Женька робко заговаривал со Жмакиным. Он, видимо, ничего не знал. Появилась бабка. Увидев Жмакина, она увела его в кухню и, называя Николаем, — по старому паспорту, — стала упрашивать записаться с Клавдей. А Клавдя стучала в кухонную дверь и кричала:

— Баб, не мучай его. Лешка, ты еще живой?

— Живой, — смеясь, отвечал он.

А бабка плакала и, утирая слезы концами головного платка, говорила ему, как сохнет и мучается без него Клавдя и что, какой он ни есть человек, пусть женится и дело с концом, а там будет видно.

— Эх, бабушка, — сказал Жмакин, — недалекого и вы ума женщина. Что, я не хочу жениться?

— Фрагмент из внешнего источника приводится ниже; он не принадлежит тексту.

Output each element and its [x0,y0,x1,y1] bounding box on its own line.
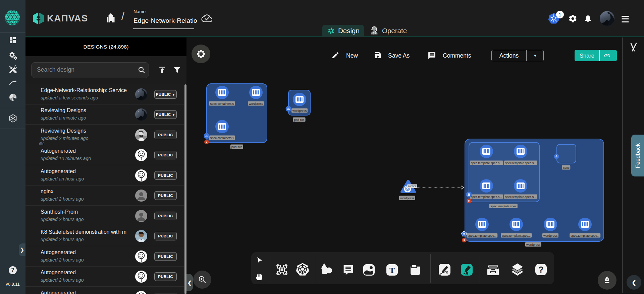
svg-text:T: T [389,266,395,275]
svg-text:?: ? [538,265,544,275]
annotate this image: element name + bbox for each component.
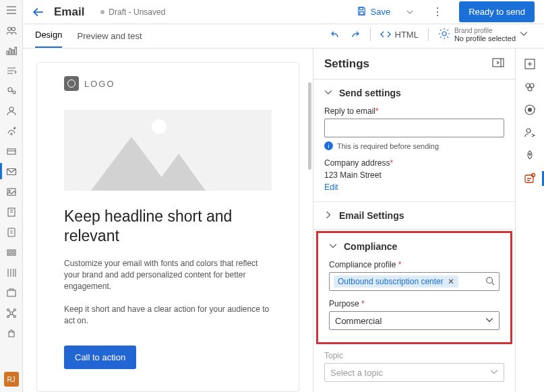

До ужина он сидел с Клавдей в ее комнатке и тихо разговаривал у открытого окна. Потом Клавдя принесла лампу и ушла собирать на стол, а он взял с подоконника книгу и тотчас же нашел в ней телеграмму на Клавдин адрес. Телеграмма была Клавде, а подпись такая: «Целую. Жмакин». «Что за черт, — подумал он, — когда это я депеши посылал?» В книге была еще одна телеграмма, а я ящике и на полочке под слоником целая пачка телеграмм, и все подписанные Жмакиным. Он совершенно ничего уже не понимал и все перечитывал нежные и ласковые слова, которые были в телеграммах. «Это кто-то другой под меня работает, — вдруг со страхом подумал он, — это она с кем-то путается, это она вкручивает, что ли?»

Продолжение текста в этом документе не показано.